---- INPUT MATERIAL

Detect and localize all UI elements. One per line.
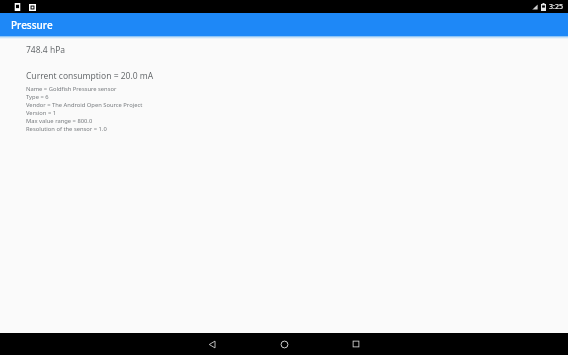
staticText: Resolution of the sensor = 1.0 [26,125,107,133]
staticText: Type = 6 [26,93,49,101]
staticText: Pressure [11,18,53,32]
staticText: Current consumption = 20.0 mA [26,70,154,82]
staticText: Max value range = 800.0 [26,117,93,125]
button[interactable]: Home [266,333,302,355]
button[interactable]: Back [194,333,230,355]
staticText: Vendor = The Android Open Source Project [26,101,143,109]
staticText: Name = Goldfish Pressure sensor [26,85,117,93]
staticText: 3:25 [549,2,563,12]
staticText: 748.4 hPa [26,44,66,56]
staticText: Version = 1 [26,109,57,117]
button[interactable]: Recent apps [338,333,374,355]
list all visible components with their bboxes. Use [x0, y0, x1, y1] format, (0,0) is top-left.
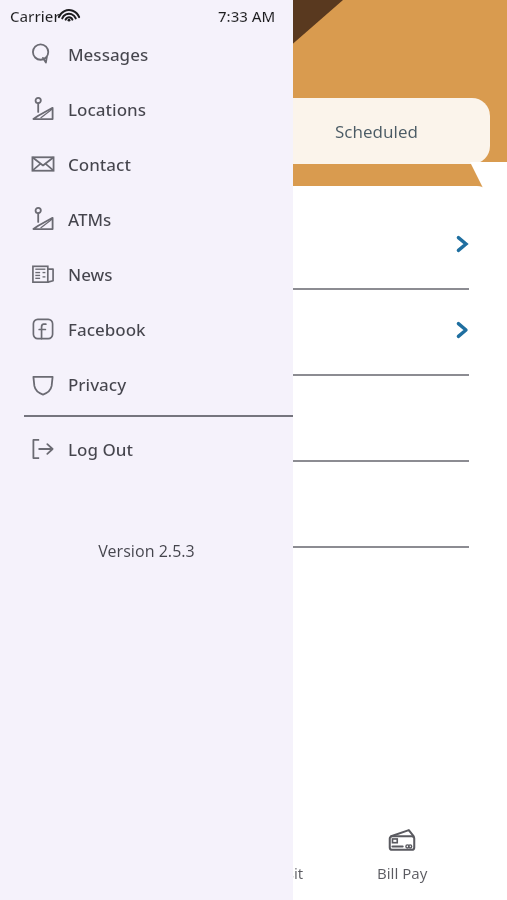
- button[interactable]: Privacy: [0, 363, 293, 405]
- other: Open details: [452, 320, 472, 340]
- button[interactable]: News: [0, 253, 293, 295]
- staticText: 7:33 AM: [218, 6, 276, 26]
- button[interactable]: Open details: [12, 204, 491, 290]
- button[interactable]: Locations: [0, 88, 293, 130]
- staticText: Messages: [68, 43, 149, 66]
- button[interactable]: Deposit: [150, 820, 403, 887]
- staticText: News: [68, 263, 113, 286]
- button[interactable]: ATMs: [0, 198, 293, 240]
- staticText: Scheduled: [335, 120, 418, 143]
- staticText: ATMs: [68, 208, 112, 231]
- staticText: Bill Pay: [377, 863, 428, 883]
- staticText: Locations: [68, 98, 146, 121]
- button[interactable]: Scheduled: [236, 98, 490, 164]
- button[interactable]: Facebook: [0, 308, 293, 350]
- button[interactable]: Log Out: [0, 428, 293, 470]
- button[interactable]: Bill Pay: [275, 820, 507, 887]
- staticText: Privacy: [68, 373, 127, 396]
- other: Open details: [452, 234, 472, 254]
- button[interactable]: [12, 462, 491, 548]
- button[interactable]: [12, 376, 491, 462]
- staticText: Deposit: [249, 863, 304, 883]
- staticText: Facebook: [68, 318, 146, 341]
- button[interactable]: Contact: [0, 143, 293, 185]
- button[interactable]: Messages: [0, 33, 293, 75]
- staticText: Carrier: [10, 6, 60, 26]
- button[interactable]: Open details: [12, 290, 491, 376]
- staticText: Version 2.5.3: [0, 540, 293, 562]
- staticText: Log Out: [68, 438, 133, 461]
- staticText: Contact: [68, 153, 131, 176]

--------

» **WHAT TO PRODUCE**
Pictures in the records above are not copied; print everything else exactly.

» **EXERCISE ANSWER**
Detect and localize all UI elements. One per line.
staticText: Resolution of the sensor = 1.0 [26,125,107,133]
staticText: Type = 6 [26,93,49,101]
staticText: Pressure [11,18,53,32]
staticText: Current consumption = 20.0 mA [26,70,154,82]
staticText: Max value range = 800.0 [26,117,93,125]
button[interactable]: Home [266,333,302,355]
button[interactable]: Back [194,333,230,355]
staticText: Vendor = The Android Open Source Project [26,101,143,109]
staticText: Name = Goldfish Pressure sensor [26,85,117,93]
staticText: 3:25 [549,2,563,12]
staticText: 748.4 hPa [26,44,66,56]
staticText: Version = 1 [26,109,57,117]
button[interactable]: Recent apps [338,333,374,355]
list all visible components with their bboxes. Use [x0, y0, x1, y1] format, (0,0) is top-left.
- button[interactable]: Privacy: [0, 363, 293, 405]
- other: Open details: [452, 320, 472, 340]
- button[interactable]: News: [0, 253, 293, 295]
- staticText: 7:33 AM: [218, 6, 276, 26]
- button[interactable]: Open details: [12, 204, 491, 290]
- button[interactable]: Locations: [0, 88, 293, 130]
- staticText: Messages: [68, 43, 149, 66]
- button[interactable]: Deposit: [150, 820, 403, 887]
- staticText: News: [68, 263, 113, 286]
- button[interactable]: ATMs: [0, 198, 293, 240]
- staticText: Scheduled: [335, 120, 418, 143]
- staticText: ATMs: [68, 208, 112, 231]
- staticText: Bill Pay: [377, 863, 428, 883]
- staticText: Locations: [68, 98, 146, 121]
- button[interactable]: Scheduled: [236, 98, 490, 164]
- button[interactable]: Facebook: [0, 308, 293, 350]
- button[interactable]: Log Out: [0, 428, 293, 470]
- button[interactable]: Bill Pay: [275, 820, 507, 887]
- staticText: Privacy: [68, 373, 127, 396]
- other: Open details: [452, 234, 472, 254]
- button[interactable]: [12, 462, 491, 548]
- button[interactable]: [12, 376, 491, 462]
- staticText: Deposit: [249, 863, 304, 883]
- staticText: Facebook: [68, 318, 146, 341]
- button[interactable]: Contact: [0, 143, 293, 185]
- button[interactable]: Messages: [0, 33, 293, 75]
- staticText: Carrier: [10, 6, 60, 26]
- button[interactable]: Open details: [12, 290, 491, 376]
- staticText: Version 2.5.3: [0, 540, 293, 562]
- staticText: Log Out: [68, 438, 133, 461]
- staticText: Contact: [68, 153, 131, 176]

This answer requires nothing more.